Brainstem Sparing in Human Prion Disease: Sleep and Autonomic Function in a Long Survival Case Report
|Alessandro Pincherle1,2*, Eleonora Tobaldini3, Lucio Mos3, Ambra Dominese2, Vincenzo Patruno4, Nicola Montano3, Flavio Villani2, Fabrizio Tagliavini2, Giorgio Giaccone2 and Gabriella Marcon2-6|
|1Neurology Unit, Spitalzentrum Biel, Biel, Switzerland|
|2Fondazione IRCCS Istituto Neurologico “Carlo Besta”, Milan, Italy|
|3Department of Biomedical and Clinical Sciences “L. Sacco”, Medicine and Physiopathology Unit, L. Sacco Hospital, University of Milan, Italy|
|4Department of Cardiology, San Daniele del Friuli Hospital, Udine, Italy|
|5Pneumologia Riabilitativa, Istituto di Medicina Fisica e Riabilitazione “Gervasutta”, Udine, Italy|
|6Department of Biological and Medical Sciences (DSMB), University of Udine, Italy|
|*Corresponding Author :||Alessandro Pincherle
Spitalzentrum Biel Biel, Switzerland
E-mail: [email protected]
|Received: February 05, 2016 Accepted: February 18, 2016 Published: February 26, 2016|
|Citation: Pincherle A, Tobaldini E, Mos L, Dominese A, Patruno V, et al. (2016) Brainstem Sparing in Human Prion Disease: Sleep and Autonomic Function in a Long Survival Case Report.

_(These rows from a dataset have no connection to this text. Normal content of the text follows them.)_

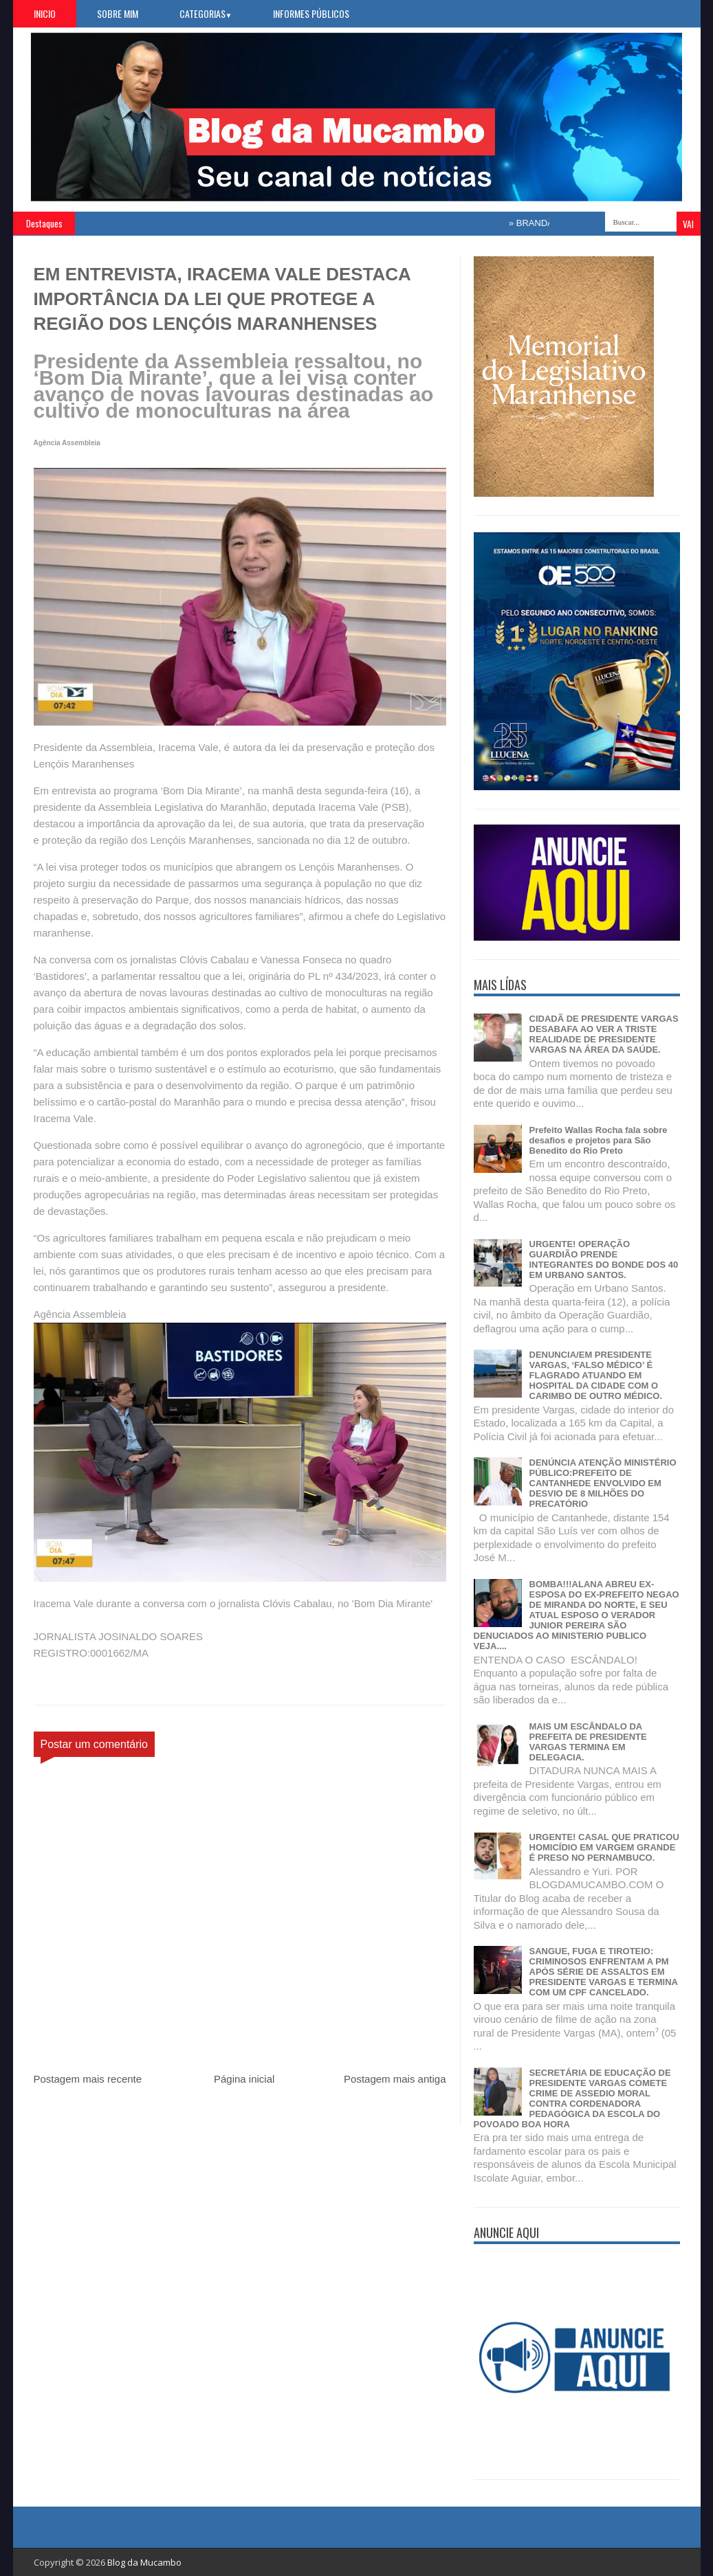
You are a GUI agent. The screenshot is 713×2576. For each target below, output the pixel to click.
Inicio (45, 13)
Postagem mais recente (88, 2079)
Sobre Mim (117, 13)
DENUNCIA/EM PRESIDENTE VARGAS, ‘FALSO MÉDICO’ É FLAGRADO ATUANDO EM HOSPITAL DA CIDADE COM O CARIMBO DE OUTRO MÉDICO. (596, 1375)
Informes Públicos (311, 13)
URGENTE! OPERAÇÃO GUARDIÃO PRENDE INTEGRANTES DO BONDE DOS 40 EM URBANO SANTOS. (604, 1259)
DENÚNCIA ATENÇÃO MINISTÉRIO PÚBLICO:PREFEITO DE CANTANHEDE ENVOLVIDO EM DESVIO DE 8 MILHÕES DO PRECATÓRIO (603, 1483)
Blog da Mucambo (144, 2562)
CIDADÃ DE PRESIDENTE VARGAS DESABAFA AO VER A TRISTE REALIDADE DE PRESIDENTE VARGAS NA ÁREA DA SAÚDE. (604, 1034)
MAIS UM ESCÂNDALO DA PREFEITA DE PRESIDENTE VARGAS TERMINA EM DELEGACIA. (588, 1741)
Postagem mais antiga (395, 2079)
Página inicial (244, 2079)
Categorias (205, 13)
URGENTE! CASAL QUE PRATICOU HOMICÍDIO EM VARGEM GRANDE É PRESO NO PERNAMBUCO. (604, 1847)
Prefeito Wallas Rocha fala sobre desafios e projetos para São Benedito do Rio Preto (598, 1140)
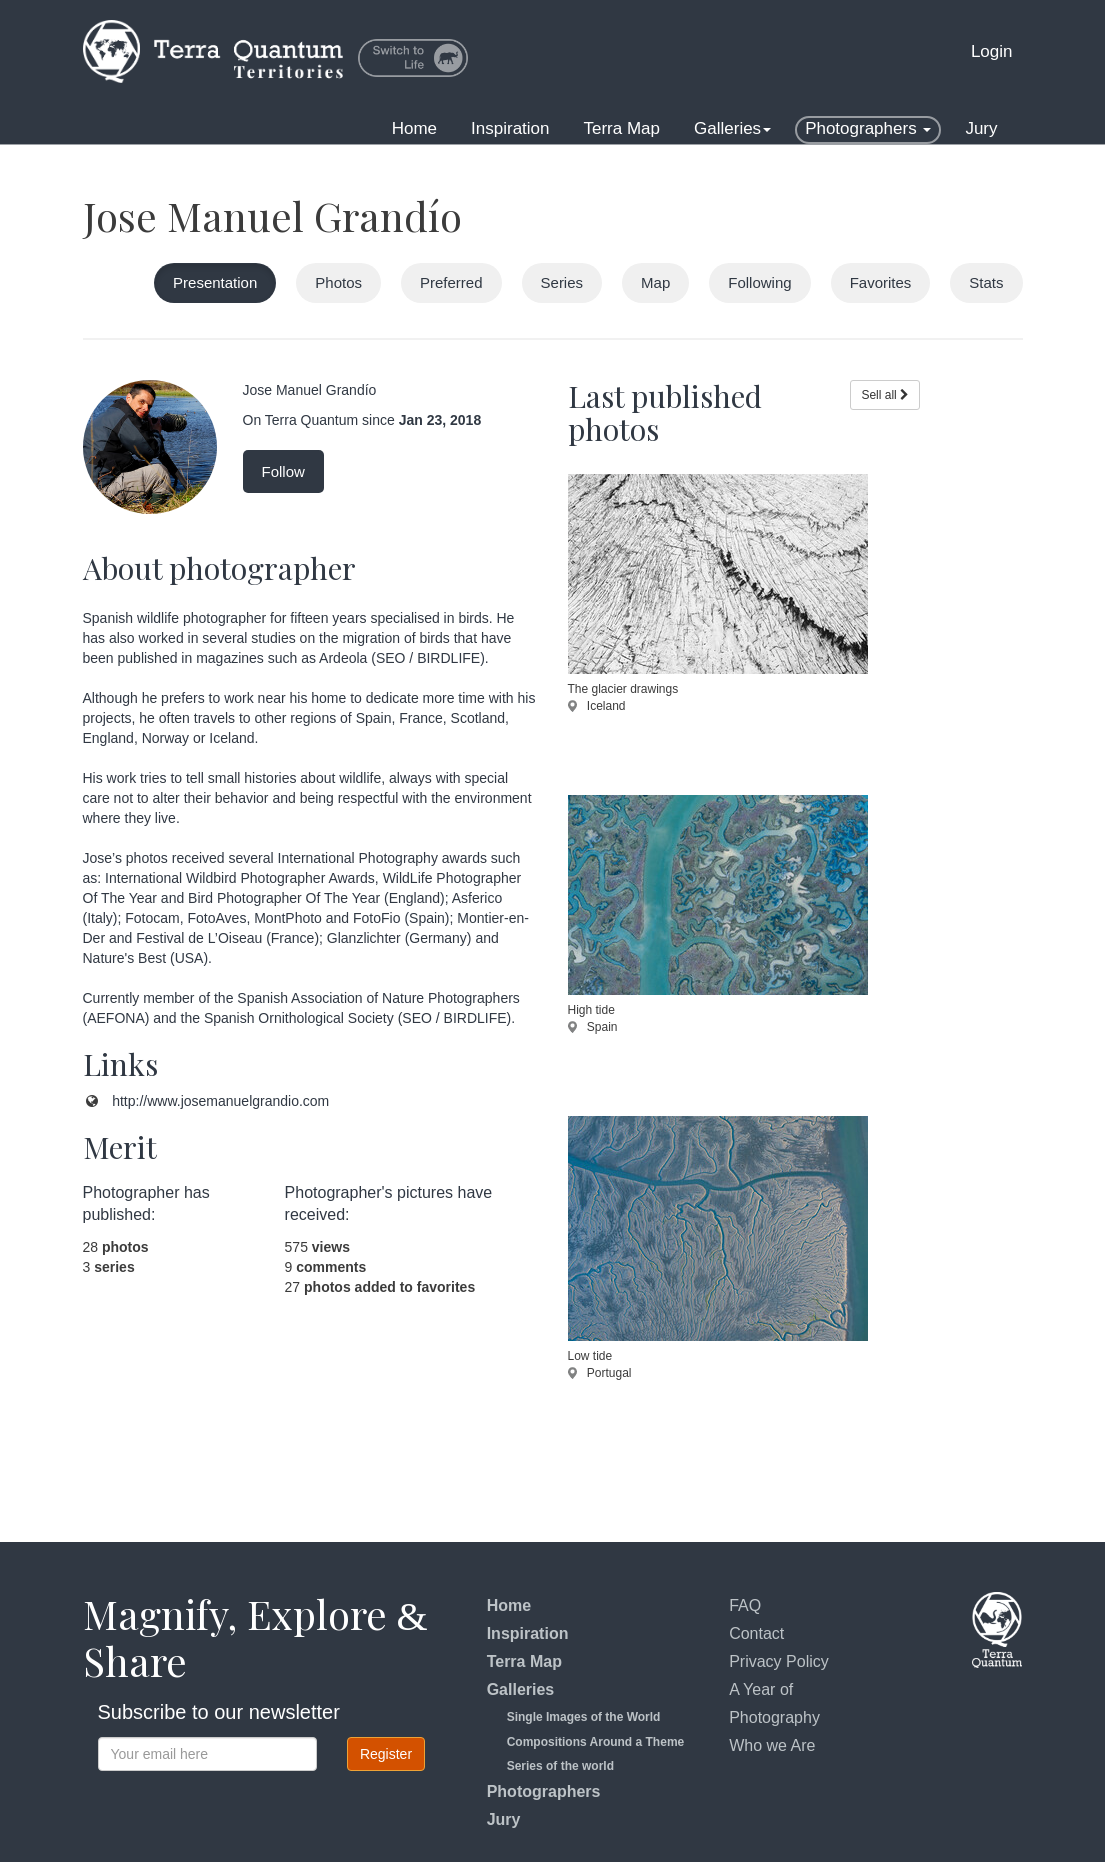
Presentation (215, 282)
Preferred (451, 282)
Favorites (881, 282)
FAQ (745, 1605)
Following (759, 282)
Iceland (597, 706)
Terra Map (622, 128)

J Sleep Disord Ther 5:236. doi:10.4172/2167-0277.1000236|
|Copyright: © 2016 Pincherle A, et al. This is an open-access article distributed under the terms of the Creative Commons Attribution License, which permits unrestricted use, distribution, and reproduction in any medium, provided the original author and source are credited.|
Background: The prion diseases are characterized by sleep disruption, with FFI typically characterized also by severe autonomic dysfunction and sympathetic hyperactivity. We report the results of an extensive neurophysiological and autonomic assessment in a CJD patient carrying the D178 mutation with the uncommon homozygosity for valine at codon 129, mutation with long disease duration.
Results: A 47years old female presented with a memory impairment followed by progressive cognitive deficits and ataxia. The clinical picture slowly worsened to a state of akinetic mutism in about 2 years, and the patient died six years after the onset of symptoms. Repeated PSG and long-term actigraphic recordings, showed a peculiar, previously undescribed, pattern characterized by conservation of a rudimental circadian and ultradian rhythm, despite dramatic sleep micro-structure deterioration. We also observed a normal autonomic physiological response to orthostatic challenge and normal dynamic autonomic modulation during wake and sleep. The post-mortem brain pathology study, showed that neuronal loss was substantial in the cerebral cortex, diencephalon and thalami, but not in brainstem nuclei.
Conclusions: We hypothesize that, despite a dramatic neurological picture (i.e. akinetic mutism) and a severe sleep micro-structural alteration, the persistence of an autonomic modulation and the persistence of a rudimental circadian and ultradian oscillation, are related to the relatively conserved anatomo-functional integrity of foundamental neuronal systems in the brainstem.